A sampling method is biased if the items in the population do not have the same chance of being included in the sample, i.e., the sample is not representative of the population.

### Common types of sample bias:

* **Selection bias**: occurs when some groups in the population are under- or over-represented 
* **Nonresponse bias**: occurs when some of the sampled subjects refuse to participate, or cannot be reached
* **Response bias**: occurs when the subject gives incorrect response or when the interviewer asks misleading or confusing questions. E.g., "Do you think we should have stricter gun control laws to reduce gun-related crimes?"

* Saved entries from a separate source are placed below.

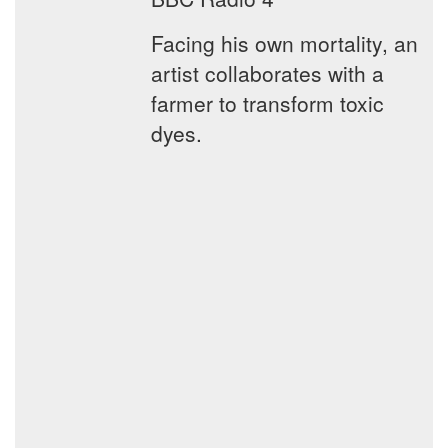
Facing his own mortality, an
artist collaborates with a
farmer to transform toxic
dyes.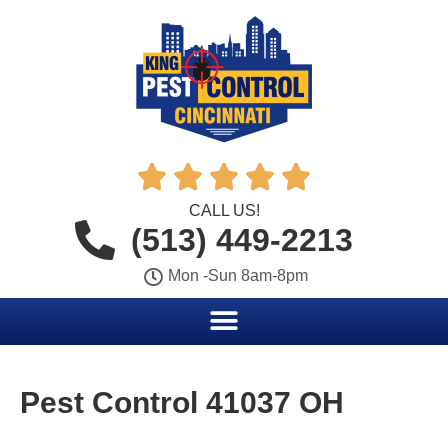





CALL US!
(513) 449-2213
Mon -Sun 8am-8pm
Pest Control 41037 OH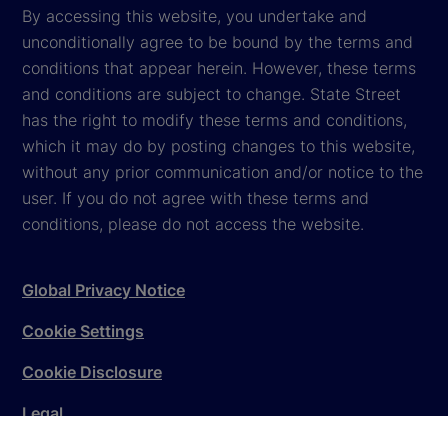
By accessing this website, you undertake and
unconditionally agree to be bound by the terms and
conditions that appear herein. However, these terms
and conditions are subject to change. State Street
has the right to modify these terms and conditions,
which it may do by posting changes to this website,
without any prior communication and/or notice to the
user. If you do not agree with these terms and
conditions, please do not access the website.
Global Privacy Notice
Cookie Settings
Cookie Disclosure
Legal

## Data Collection Procedures

* Observational study
    * Cross-sectional study
    * Retrospective (or case-control) study
    * Prospective (or longitudinal) study
* Experiment

### Observational Study

* Records data on individuals without attempting to influence the variables
    * A survey is a type of observational study
* There can be lurking (confounding) variabels affecting the results
    * A **lurking (confounding) variable** is a variable that is not included in the study but has an effect on the variables being studied. E.g., Drinking bottled water seems to be associated with having healthier babies - are there any lurking variables?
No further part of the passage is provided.